To date, Canada and Jamaica have met 10 times at the international “A” level, be it the Concacaf Championship, Concacaf Olympic Qualifiers, or the Pan American Games. Since the 2022 Concacaf W Championship, Jamaica have posted an international record of four wins, three draws and nine losses across all competitions while Canada have posted an international record of eight wins, one draw and five losses.

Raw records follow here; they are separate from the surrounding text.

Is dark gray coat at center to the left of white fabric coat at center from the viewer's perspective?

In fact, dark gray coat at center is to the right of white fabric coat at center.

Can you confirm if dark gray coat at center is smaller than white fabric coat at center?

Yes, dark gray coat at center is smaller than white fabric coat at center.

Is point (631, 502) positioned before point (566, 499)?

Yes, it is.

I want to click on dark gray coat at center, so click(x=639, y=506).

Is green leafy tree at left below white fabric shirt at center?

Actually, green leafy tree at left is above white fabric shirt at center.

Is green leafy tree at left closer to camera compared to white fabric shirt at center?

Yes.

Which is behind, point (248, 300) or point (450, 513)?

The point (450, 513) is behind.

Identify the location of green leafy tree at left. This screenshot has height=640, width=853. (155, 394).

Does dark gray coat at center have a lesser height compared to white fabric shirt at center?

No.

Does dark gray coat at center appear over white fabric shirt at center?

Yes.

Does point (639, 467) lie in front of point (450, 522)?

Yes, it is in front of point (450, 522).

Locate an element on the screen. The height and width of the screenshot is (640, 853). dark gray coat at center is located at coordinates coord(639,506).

Canada are Olympic champions (Tokyo in 2021), two-time bronze medal winners (2012 and 2016), and two-time Concacaf champions (1998 and 2010). In all, Canada have participated in eight consecutive editions of the FIFA Women’s World Cup™ (1995 to 2023) and four consecutive editions of the Women’s Olympic Football Tournament (2008 to 2021). At Tokyo 2020, Canada Soccer’s Women’s National Team became the first Canadian team to win three consecutive medals at the Summer Olympic Games and just the third nation in the world to win three medals in women’s soccer.

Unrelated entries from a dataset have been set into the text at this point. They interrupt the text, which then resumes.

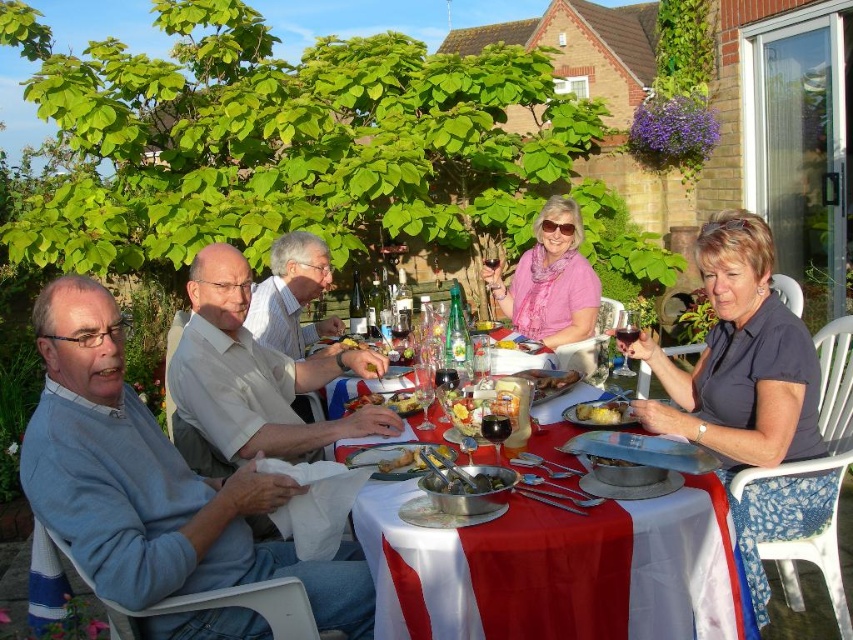 Question: Does dark blue shirt at upper right have a lesser width compared to pink fabric scarf at center?

Choices:
 (A) no
 (B) yes

Answer: (A)

Question: Does white glossy table at center have a smaller size compared to pink fabric scarf at center?

Choices:
 (A) no
 (B) yes

Answer: (B)

Question: Is light blue sweater at left to the left of white glossy table at center from the viewer's perspective?

Choices:
 (A) yes
 (B) no

Answer: (A)

Question: Which point is farther to the camera?

Choices:
 (A) (759, 305)
 (B) (357, 403)
 (C) (578, 420)
 (D) (421, 451)

Answer: (B)

Question: Which object appears farthest from the camera in this image?

Choices:
 (A) shiny silver fork at center
 (B) dark blue shirt at upper right
 (C) pink fabric scarf at center
 (D) golden crispy chicken at center

Answer: (C)

Question: Which of the following is the farthest from the observer?

Choices:
 (A) golden crispy chicken at center
 (B) white glossy table at center

Answer: (A)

Canada Soccer’s Women’s National Youth Teams, meanwhile, have won four Concacaf youth titles: the 2004 and 2008 Concacaf Women’s Under-20 Championship, the 2010 Concacaf Women’s Under-17 Championship, and the 2014 Concacaf Girls’ Under-15 Championship. Canada have qualified for nine editions of the FIFA U-20 Women’s World Cup (including a silver medal at Canada 2002) and all seven editions of the FIFA U-17 Women’s World Cup (including a fourth-place finish at Uruguay 2018).